Und bei einem Unkostenbeitrag von 8 € kann man echt nichts sagen #6
http://www.bezirk-unterfranken.de/a...ex.html?fCMS=f8278148fa9571b105684736f512436a

Gruß Steff-Peff


----------



## Steff-Peff (14. März 2009)

*AW: Kurs Fischverwertung (bes. Weissfische)*

Hallo,

heute war es so weit und ich kann den Kurs uneingeschränkt weiterempfehlen.

Neben Theorie und Praxis (Schlachten und Filetieren) von Weißfischen (hauptsächlich Brachsen) gab es eine Vorführung des Grätenschneiders (Fa. Klein) durch den Hersteller. Die geschnittenen Streifen und Filets wurden dann auch gleich fritiert und den Teilnehmern angeboten.

Was soll ich ich sagen ? Ich wüsste nicht, welcher Fisch mir je besser geschmeckt hat |kopfkrat Einfach super ! und ich schreibe über Brachsen ! Habe ich bisher völlig falsch eingeschätzt und verkannt.

In einer anschliessenden Probierrunde gab es ausserdem noch Weissfisch sauer in Aspik, geräucherte Brachsen und Fischfrikos (alle drei ebenfalls extrem lecker), Räucherfischpaste und Fischgyros (mir persönlich zu dominanter Geschmack).
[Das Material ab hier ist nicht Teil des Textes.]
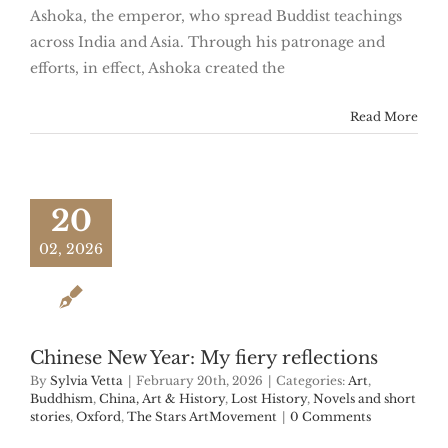
Ashoka, the emperor, who spread Buddist teachings
across India and Asia. Through his patronage and
efforts, in effect, Ashoka created the
Read More
20
02, 2026
Chinese New Year: My fiery reflections
By
Sylvia Vetta
|
February 20th, 2026
|
Categories:
Art
,
Buddhism
,
China, Art & History
,
Lost History
,
Novels and short
stories
,
Oxford
,
The Stars ArtMovement
|
0 Comments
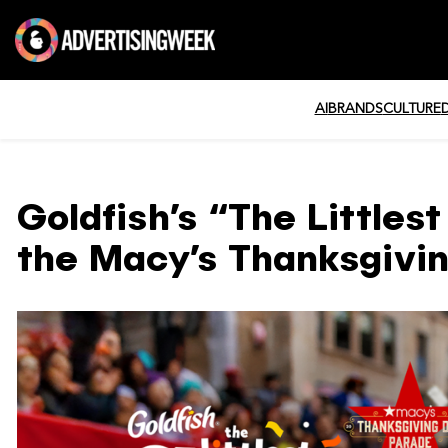
AI
BRANDS
CULTURE
Goldfish’s “The Littles
the Macy’s Thanksgivi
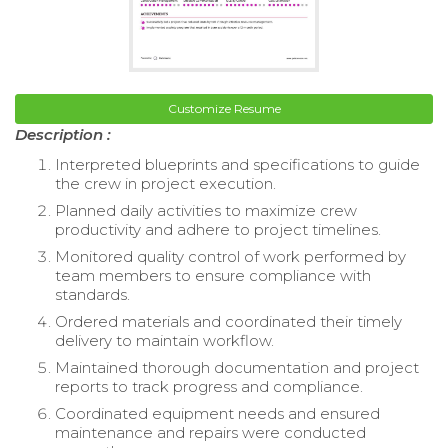
Customize Resume
Description :
Interpreted blueprints and specifications to guide
the crew in project execution.
Planned daily activities to maximize crew
productivity and adhere to project timelines.
Monitored quality control of work performed by
team members to ensure compliance with
standards.
Ordered materials and coordinated their timely
delivery to maintain workflow.
Maintained thorough documentation and project
reports to track progress and compliance.
Coordinated equipment needs and ensured
maintenance and repairs were conducted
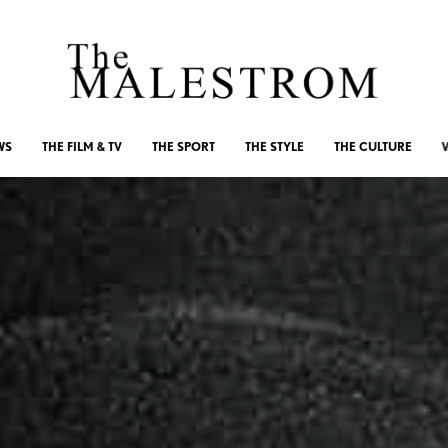
WS
THE FILM & TV
THE SPORT
THE STYLE
THE CULTURE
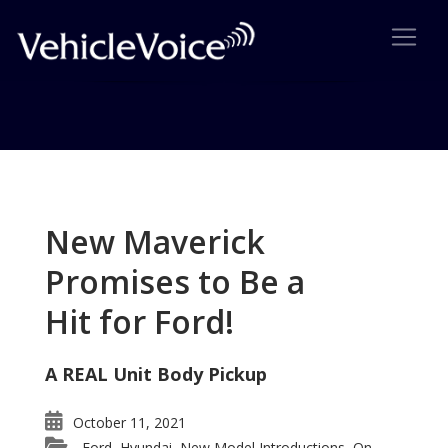
Tag: Acura RL facelift for 2009
Posts related to Acura RL facelift for 2009
New Maverick
Promises to Be a
Hit for Ford!
A REAL Unit Body Pickup
October 11, 2021
Ford
Hyundai
New Model Introductions
On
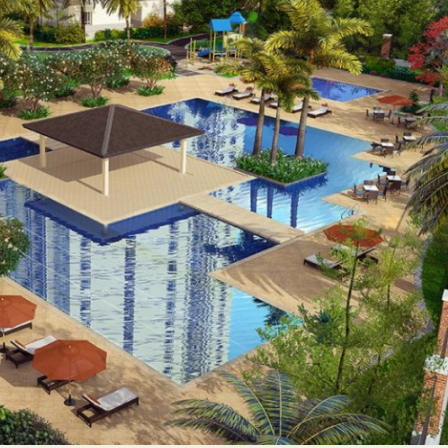
paces conducive to working or studying from home
n Quezon City, covering an expansive 1.9-hectare property with 
r to every need with a diverse range of unit cuts on offer. Studi
ting couples or young professionals comfortably, while two- to
, and security, The Arton is ensured to have a dedicated proper
s own pool, as well as an exclusive feature that’s unique from o
me will find a dedicated area that offers a more conducive env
Ausser bei den gräucherten Brachsen waren die Gräten kein Thema.

Gruß
Steff-Peff


----------



## hildes (13. November 2011)

*AW: Kurs Fischverwertung (bes. Weissfische)*

Auch am http://www.lfl.bayern.de/ifi/ausbildung/10992/index.php kann man einen Kurs zur Fischverwertung machen (speziell Weißfische)!


----------